─── Provided records ───

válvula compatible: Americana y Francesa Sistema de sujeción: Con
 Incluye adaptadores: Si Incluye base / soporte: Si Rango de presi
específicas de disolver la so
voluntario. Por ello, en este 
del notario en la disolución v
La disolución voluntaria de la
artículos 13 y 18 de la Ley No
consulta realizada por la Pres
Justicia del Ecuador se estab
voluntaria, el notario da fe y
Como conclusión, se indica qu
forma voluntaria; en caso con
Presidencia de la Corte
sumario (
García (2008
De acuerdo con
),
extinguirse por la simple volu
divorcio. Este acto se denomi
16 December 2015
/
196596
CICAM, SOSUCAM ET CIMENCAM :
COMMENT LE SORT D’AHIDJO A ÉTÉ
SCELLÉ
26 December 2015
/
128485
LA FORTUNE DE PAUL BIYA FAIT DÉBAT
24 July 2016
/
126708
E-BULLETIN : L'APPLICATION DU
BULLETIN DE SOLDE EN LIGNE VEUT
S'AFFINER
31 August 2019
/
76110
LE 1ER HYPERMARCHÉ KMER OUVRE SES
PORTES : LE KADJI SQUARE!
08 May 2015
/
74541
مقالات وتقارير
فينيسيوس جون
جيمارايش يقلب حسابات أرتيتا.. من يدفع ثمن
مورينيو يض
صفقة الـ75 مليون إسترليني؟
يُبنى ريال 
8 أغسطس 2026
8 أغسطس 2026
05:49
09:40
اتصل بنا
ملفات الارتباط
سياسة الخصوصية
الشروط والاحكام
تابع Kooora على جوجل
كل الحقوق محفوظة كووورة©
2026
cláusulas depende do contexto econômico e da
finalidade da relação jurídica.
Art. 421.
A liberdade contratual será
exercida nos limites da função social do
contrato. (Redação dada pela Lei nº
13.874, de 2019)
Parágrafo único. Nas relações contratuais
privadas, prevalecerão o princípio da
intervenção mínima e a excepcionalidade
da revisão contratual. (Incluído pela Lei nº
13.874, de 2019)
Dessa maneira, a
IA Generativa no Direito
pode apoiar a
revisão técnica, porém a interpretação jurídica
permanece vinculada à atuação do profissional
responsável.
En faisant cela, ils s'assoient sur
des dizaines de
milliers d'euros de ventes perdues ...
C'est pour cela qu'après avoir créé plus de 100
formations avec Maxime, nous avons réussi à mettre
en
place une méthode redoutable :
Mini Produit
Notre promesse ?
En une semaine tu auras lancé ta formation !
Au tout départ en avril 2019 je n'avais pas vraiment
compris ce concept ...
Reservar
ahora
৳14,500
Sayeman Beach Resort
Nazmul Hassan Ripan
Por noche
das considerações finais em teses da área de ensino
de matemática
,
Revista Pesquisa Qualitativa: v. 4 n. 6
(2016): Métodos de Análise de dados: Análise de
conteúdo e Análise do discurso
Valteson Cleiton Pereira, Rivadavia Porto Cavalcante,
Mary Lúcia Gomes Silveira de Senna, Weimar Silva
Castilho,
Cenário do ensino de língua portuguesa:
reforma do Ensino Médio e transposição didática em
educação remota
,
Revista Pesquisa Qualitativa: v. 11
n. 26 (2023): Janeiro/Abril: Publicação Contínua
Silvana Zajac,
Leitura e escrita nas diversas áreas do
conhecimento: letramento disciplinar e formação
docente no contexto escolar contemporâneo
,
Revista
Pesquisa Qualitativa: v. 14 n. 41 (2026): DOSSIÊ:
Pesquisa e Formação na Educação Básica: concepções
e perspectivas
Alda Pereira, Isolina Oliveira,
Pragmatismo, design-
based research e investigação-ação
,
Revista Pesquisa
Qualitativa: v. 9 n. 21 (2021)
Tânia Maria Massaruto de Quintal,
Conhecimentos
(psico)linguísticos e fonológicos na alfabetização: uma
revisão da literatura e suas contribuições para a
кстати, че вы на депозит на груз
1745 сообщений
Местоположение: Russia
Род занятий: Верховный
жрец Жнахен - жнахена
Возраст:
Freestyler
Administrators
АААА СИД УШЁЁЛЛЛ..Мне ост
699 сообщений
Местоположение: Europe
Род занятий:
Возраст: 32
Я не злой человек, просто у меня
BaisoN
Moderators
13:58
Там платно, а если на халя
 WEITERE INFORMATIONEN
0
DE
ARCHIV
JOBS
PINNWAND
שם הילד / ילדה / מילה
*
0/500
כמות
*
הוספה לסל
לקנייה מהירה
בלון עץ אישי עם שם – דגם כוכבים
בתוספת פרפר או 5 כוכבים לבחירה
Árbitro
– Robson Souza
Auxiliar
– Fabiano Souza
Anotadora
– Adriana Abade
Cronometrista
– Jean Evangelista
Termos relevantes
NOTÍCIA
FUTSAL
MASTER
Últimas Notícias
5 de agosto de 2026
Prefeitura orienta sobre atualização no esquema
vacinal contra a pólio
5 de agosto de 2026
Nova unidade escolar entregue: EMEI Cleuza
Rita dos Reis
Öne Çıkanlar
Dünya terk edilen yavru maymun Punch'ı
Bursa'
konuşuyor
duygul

───

Please quote the records above exactly, without skipping a line.

válvula compatible: Americana y Francesa Sistema de sujeción: Con
 Incluye adaptadores: Si Incluye base / soporte: Si Rango de presi
específicas de disolver la so
voluntario. Por ello, en este 
del notario en la disolución v
La disolución voluntaria de la
artículos 13 y 18 de la Ley No
consulta realizada por la Pres
Justicia del Ecuador se estab
voluntaria, el notario da fe y
Como conclusión, se indica qu
forma voluntaria; en caso con
Presidencia de la Corte
sumario (
García (2008
De acuerdo con
),
extinguirse por la simple volu
divorcio. Este acto se denomi
16 December 2015
/
196596
CICAM, SOSUCAM ET CIMENCAM :
COMMENT LE SORT D’AHIDJO A ÉTÉ
SCELLÉ
26 December 2015
/
128485
LA FORTUNE DE PAUL BIYA FAIT DÉBAT
24 July 2016
/
126708
E-BULLETIN : L'APPLICATION DU
BULLETIN DE SOLDE EN LIGNE VEUT
S'AFFINER
31 August 2019
/
76110
LE 1ER HYPERMARCHÉ KMER OUVRE SES
PORTES : LE KADJI SQUARE!
08 May 2015
/
74541
مقالات وتقارير
فينيسيوس جون
جيمارايش يقلب حسابات أرتيتا.. من يدفع ثمن
مورينيو يض
صفقة الـ75 مليون إسترليني؟
يُبنى ريال 
8 أغسطس 2026
8 أغسطس 2026
05:49
09:40
اتصل بنا
ملفات الارتباط
سياسة الخصوصية
الشروط والاحكام
تابع Kooora على جوجل
كل الحقوق محفوظة كووورة©
2026
cláusulas depende do contexto econômico e da
finalidade da relação jurídica.
Art. 421.
A liberdade contratual será
exercida nos limites da função social do
contrato. (Redação dada pela Lei nº
13.874, de 2019)
Parágrafo único. Nas relações contratuais
privadas, prevalecerão o princípio da
intervenção mínima e a excepcionalidade
da revisão contratual. (Incluído pela Lei nº
13.874, de 2019)
Dessa maneira, a
IA Generativa no Direito
pode apoiar a
revisão técnica, porém a interpretação jurídica
permanece vinculada à atuação do profissional
responsável.
En faisant cela, ils s'assoient sur
des dizaines de
milliers d'euros de ventes perdues ...
C'est pour cela qu'après avoir créé plus de 100
formations avec Maxime, nous avons réussi à mettre
en
place une méthode redoutable :
Mini Produit
Notre promesse ?
En une semaine tu auras lancé ta formation !
Au tout départ en avril 2019 je n'avais pas vraiment
compris ce concept ...
Reservar
ahora
৳14,500
Sayeman Beach Resort
Nazmul Hassan Ripan
Por noche
das considerações finais em teses da área de ensino
de matemática
,
Revista Pesquisa Qualitativa: v. 4 n. 6
(2016): Métodos de Análise de dados: Análise de
conteúdo e Análise do discurso
Valteson Cleiton Pereira, Rivadavia Porto Cavalcante,
Mary Lúcia Gomes Silveira de Senna, Weimar Silva
Castilho,
Cenário do ensino de língua portuguesa:
reforma do Ensino Médio e transposição didática em
educação remota
,
Revista Pesquisa Qualitativa: v. 11
n. 26 (2023): Janeiro/Abril: Publicação Contínua
Silvana Zajac,
Leitura e escrita nas diversas áreas do
conhecimento: letramento disciplinar e formação
docente no contexto escolar contemporâneo
,
Revista
Pesquisa Qualitativa: v. 14 n. 41 (2026): DOSSIÊ:
Pesquisa e Formação na Educação Básica: concepções
e perspectivas
Alda Pereira, Isolina Oliveira,
Pragmatismo, design-
based research e investigação-ação
,
Revista Pesquisa
Qualitativa: v. 9 n. 21 (2021)
Tânia Maria Massaruto de Quintal,
Conhecimentos
(psico)linguísticos e fonológicos na alfabetização: uma
revisão da literatura e suas contribuições para a
кстати, че вы на депозит на груз
1745 сообщений
Местоположение: Russia
Род занятий: Верховный
жрец Жнахен - жнахена
Возраст:
Freestyler
Administrators
АААА СИД УШЁЁЛЛЛ..Мне ост
699 сообщений
Местоположение: Europe
Род занятий:
Возраст: 32
Я не злой человек, просто у меня
BaisoN
Moderators
13:58
Там платно, а если на халя
 WEITERE INFORMATIONEN
0
DE
ARCHIV
JOBS
PINNWAND
שם הילד / ילדה / מילה
*
0/500
כמות
*
הוספה לסל
לקנייה מהירה
בלון עץ אישי עם שם – דגם כוכבים
בתוספת פרפר או 5 כוכבים לבחירה
Árbitro
– Robson Souza
Auxiliar
– Fabiano Souza
Anotadora
– Adriana Abade
Cronometrista
– Jean Evangelista
Termos relevantes
NOTÍCIA
FUTSAL
MASTER
Últimas Notícias
5 de agosto de 2026
Prefeitura orienta sobre atualização no esquema
vacinal contra a pólio
5 de agosto de 2026
Nova unidade escolar entregue: EMEI Cleuza
Rita dos Reis
Öne Çıkanlar
Dünya terk edilen yavru maymun Punch'ı
Bursa'
konuşuyor
duygul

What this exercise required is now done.